DATA LISTING
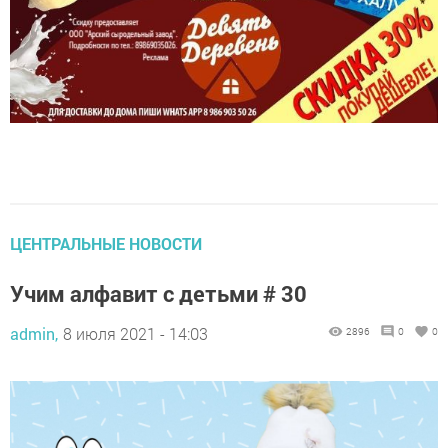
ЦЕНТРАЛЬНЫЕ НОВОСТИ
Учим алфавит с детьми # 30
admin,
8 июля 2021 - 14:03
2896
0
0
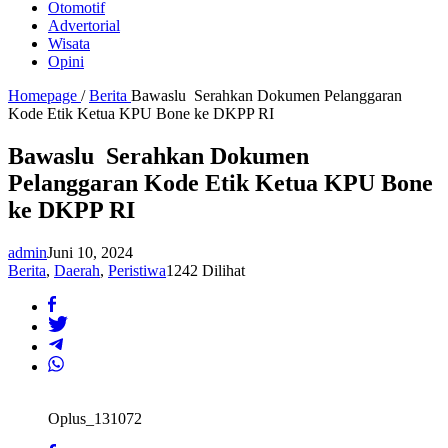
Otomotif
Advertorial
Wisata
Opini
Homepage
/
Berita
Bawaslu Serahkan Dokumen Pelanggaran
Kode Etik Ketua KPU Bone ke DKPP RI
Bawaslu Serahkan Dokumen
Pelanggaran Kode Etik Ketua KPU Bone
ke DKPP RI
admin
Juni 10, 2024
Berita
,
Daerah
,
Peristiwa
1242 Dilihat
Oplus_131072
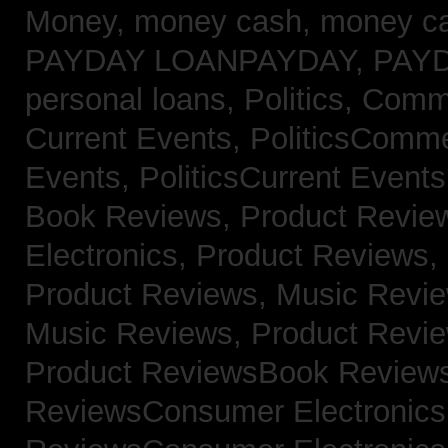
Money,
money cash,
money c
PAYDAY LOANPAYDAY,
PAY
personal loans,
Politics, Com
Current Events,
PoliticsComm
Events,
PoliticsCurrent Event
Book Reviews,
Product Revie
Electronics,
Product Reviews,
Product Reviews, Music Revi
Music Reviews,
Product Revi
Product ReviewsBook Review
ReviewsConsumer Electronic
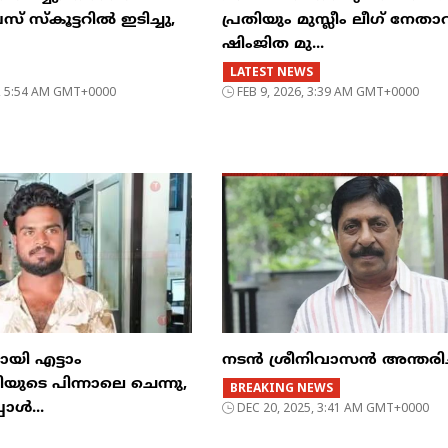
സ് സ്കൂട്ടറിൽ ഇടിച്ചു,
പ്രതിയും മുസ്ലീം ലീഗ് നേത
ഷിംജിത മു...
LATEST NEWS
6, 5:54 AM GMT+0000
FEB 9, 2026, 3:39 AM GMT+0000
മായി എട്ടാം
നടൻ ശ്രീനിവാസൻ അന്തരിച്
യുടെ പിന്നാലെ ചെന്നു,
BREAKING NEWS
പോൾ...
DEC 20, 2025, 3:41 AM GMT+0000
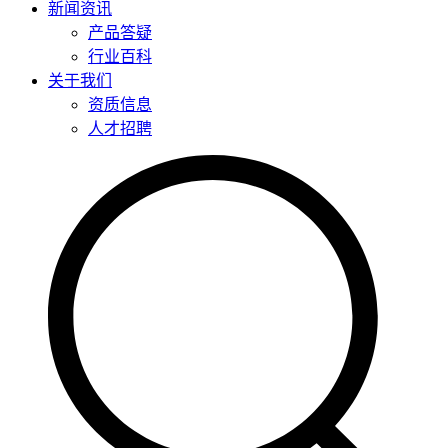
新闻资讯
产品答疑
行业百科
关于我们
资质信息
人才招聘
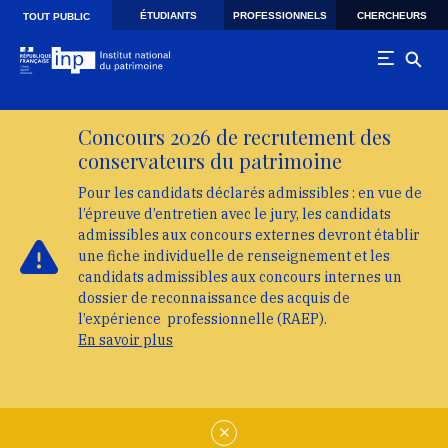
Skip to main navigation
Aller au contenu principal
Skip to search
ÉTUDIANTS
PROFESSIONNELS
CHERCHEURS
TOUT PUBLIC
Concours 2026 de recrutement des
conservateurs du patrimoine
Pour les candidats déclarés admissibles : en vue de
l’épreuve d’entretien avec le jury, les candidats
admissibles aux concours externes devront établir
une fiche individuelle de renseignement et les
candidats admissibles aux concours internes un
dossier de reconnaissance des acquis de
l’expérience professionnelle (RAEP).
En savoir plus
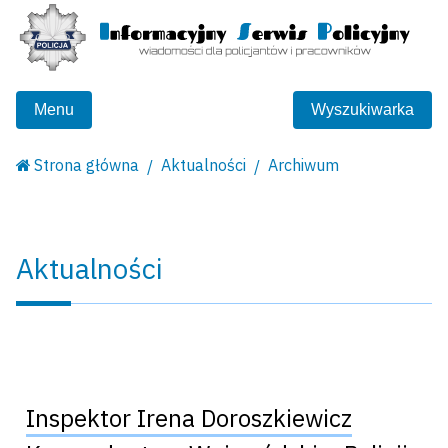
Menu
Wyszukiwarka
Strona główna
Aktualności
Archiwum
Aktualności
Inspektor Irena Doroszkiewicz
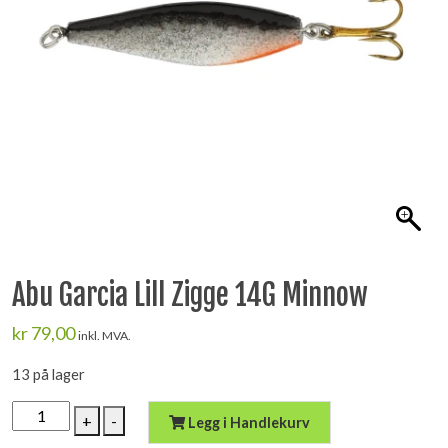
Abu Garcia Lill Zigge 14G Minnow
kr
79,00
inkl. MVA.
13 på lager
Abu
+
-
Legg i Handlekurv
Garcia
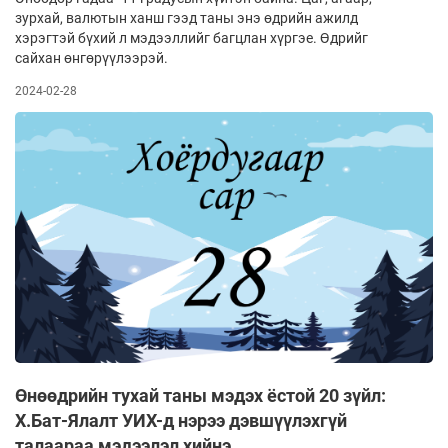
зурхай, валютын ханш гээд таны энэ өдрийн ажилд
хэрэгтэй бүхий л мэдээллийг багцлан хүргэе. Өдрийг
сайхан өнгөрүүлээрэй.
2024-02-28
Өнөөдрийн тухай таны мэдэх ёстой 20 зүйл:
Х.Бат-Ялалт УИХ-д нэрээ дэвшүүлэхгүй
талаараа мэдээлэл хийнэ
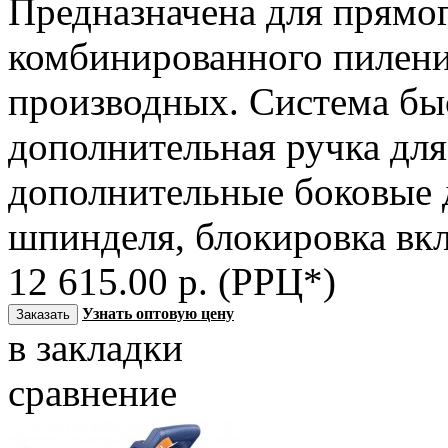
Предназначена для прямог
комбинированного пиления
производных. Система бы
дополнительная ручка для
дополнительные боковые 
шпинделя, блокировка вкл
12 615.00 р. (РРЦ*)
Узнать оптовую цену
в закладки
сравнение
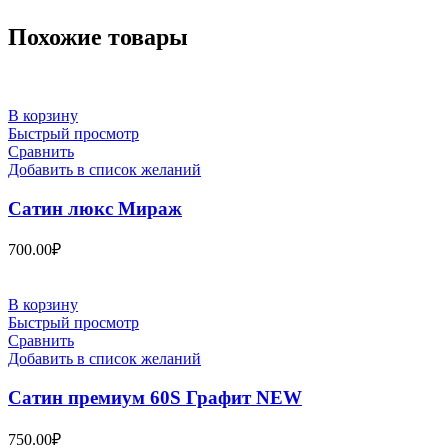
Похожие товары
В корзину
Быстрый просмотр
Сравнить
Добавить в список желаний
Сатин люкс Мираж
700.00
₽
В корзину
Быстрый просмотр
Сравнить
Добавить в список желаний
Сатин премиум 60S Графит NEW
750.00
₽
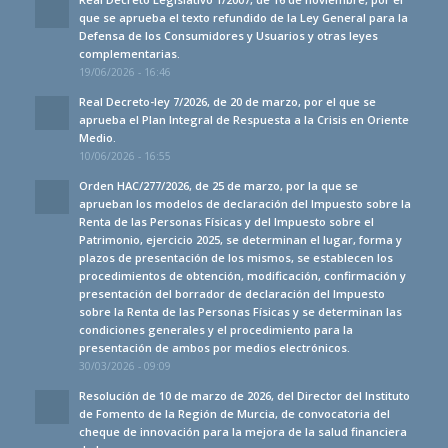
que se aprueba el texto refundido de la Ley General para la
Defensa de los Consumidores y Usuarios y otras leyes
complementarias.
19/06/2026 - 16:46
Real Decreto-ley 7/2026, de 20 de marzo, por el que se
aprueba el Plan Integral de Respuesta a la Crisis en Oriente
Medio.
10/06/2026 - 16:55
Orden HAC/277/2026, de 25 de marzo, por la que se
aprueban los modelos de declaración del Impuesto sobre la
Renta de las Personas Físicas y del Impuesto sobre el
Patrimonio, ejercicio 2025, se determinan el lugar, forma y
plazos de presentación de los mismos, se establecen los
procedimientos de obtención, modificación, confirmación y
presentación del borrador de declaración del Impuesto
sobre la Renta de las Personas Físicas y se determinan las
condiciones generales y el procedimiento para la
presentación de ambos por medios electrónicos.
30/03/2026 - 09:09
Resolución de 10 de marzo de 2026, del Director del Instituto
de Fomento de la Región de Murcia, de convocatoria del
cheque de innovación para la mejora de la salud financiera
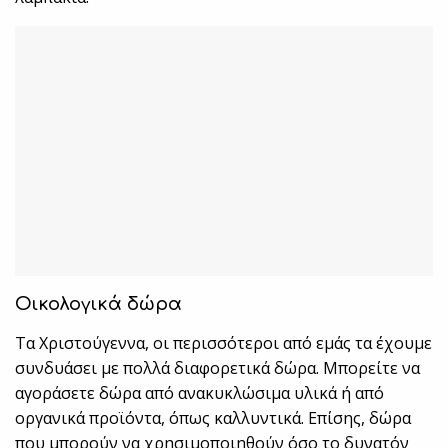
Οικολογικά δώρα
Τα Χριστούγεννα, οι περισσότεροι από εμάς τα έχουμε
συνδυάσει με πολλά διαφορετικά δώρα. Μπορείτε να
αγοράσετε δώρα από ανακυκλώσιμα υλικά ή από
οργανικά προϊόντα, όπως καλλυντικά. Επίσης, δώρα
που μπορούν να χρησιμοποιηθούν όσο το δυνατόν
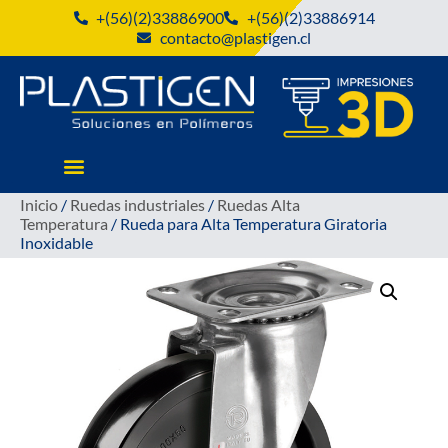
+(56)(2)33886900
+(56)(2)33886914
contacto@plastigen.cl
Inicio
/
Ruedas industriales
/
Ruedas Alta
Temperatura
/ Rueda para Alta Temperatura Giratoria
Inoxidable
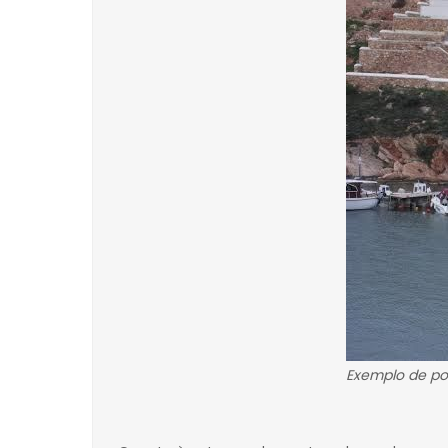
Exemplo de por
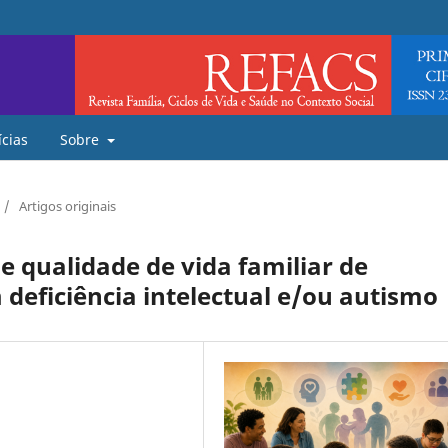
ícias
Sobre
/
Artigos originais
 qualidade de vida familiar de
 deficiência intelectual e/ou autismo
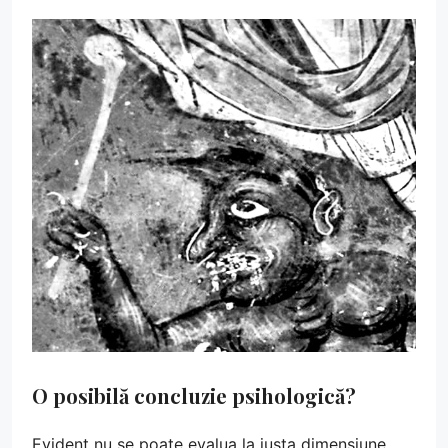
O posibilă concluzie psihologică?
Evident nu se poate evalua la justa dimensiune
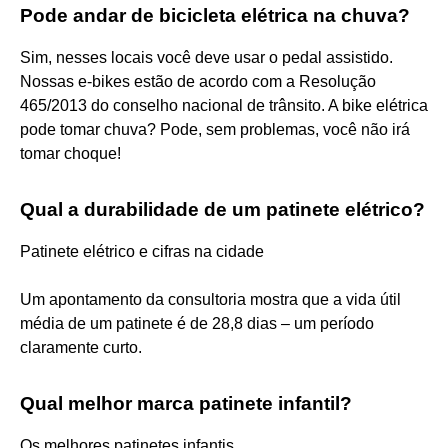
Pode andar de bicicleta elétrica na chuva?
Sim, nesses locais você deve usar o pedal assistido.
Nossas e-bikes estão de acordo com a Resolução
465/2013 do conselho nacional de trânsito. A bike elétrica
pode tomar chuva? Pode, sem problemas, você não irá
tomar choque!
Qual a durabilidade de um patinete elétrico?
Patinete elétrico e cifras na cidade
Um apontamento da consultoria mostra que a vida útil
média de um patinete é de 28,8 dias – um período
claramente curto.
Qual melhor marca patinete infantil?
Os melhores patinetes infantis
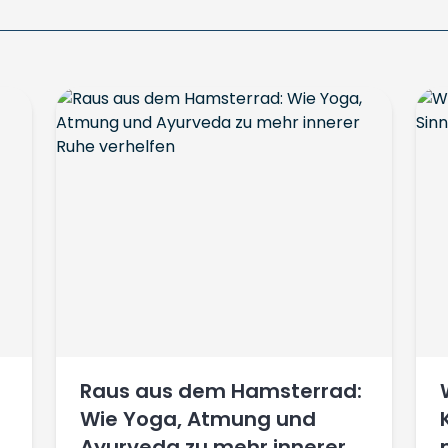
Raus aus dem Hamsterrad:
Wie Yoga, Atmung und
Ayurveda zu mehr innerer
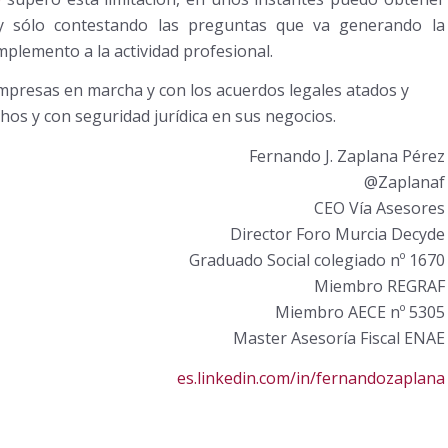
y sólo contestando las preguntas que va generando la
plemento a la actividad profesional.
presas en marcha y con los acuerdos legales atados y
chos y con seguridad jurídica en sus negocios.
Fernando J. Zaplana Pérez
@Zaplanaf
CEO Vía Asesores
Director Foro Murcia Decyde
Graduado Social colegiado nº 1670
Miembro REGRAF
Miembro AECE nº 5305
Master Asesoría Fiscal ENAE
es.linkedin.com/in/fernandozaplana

WHAT IS BEING ASKED
From the entries, copy out each line containing the word "chuva".

FINAL ANSWER
Pode andar de bicicleta elétrica na chuva?
pode tomar chuva? Pode, sem problemas, você não irá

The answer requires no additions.